The Bertram House (Bertram Huis), located on Hiddingh Campus, of the University of Cape Town on Government Avenue, in Gardens, is the only surviving unpainted red brick two-story house left from early Georgian architecture in the city. The house has a special place in the history of the South African architecture. In 1962, it was declared a national monument, and today remains a provincial heritage site in accordance with the National Heritage Resources Act (25/1999).

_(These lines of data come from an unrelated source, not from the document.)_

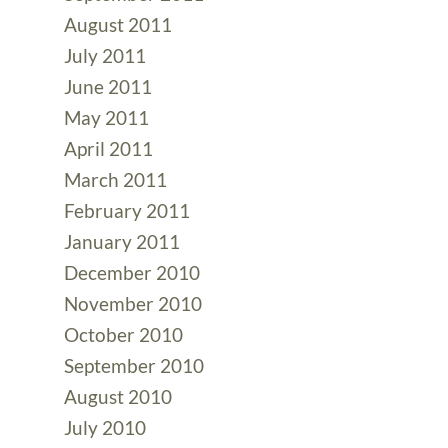
August 2011
July 2011
June 2011
May 2011
April 2011
March 2011
February 2011
January 2011
December 2010
November 2010
October 2010
September 2010
August 2010
July 2010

In 1839, John Barker, an attorney who had emigrated from Yorkshire to Cape Colony in 1823, purchased the land. He built his family home there from 1839 to 1854 and named it after his wife, Ann Bertram Findlay, who had died in 1838. After the house passed through several families, the University of Cape Town used it for offices from 1903 onward. In 1930, the building became state property, and in 1976, it was placed at the disposal of the South African Cultural History Museum.

In 1983 and 1984, the building was thoroughly restored. Ornamental bricks were introduced and slate was imported from Wales to bring the facade to its original glory. At the same time, the interior was repainted in the original dark green and ocher. The lobby is decorated in the Regency style. Since then, it has operated as a museum.

The museum is the home of the Anne Lidderdale Collection, which includes Georgian furniture and English and Chinese porcelain donated by some of the leading English families of the early 19th-century Cape.

Nowadays, beadwork and postage stamps are exhibited, and the building is known for book launches and music concerts.

== Sources ==
- Oberholster, J.J.. Die historiese monumente van Suid-Afrika. Cape Town: Die Kultuurstigting Rembrandt van Rijn vir Die Raad vir Nasionale Gedenkwaardighede, 1972. ISBN 0-620-00191-7.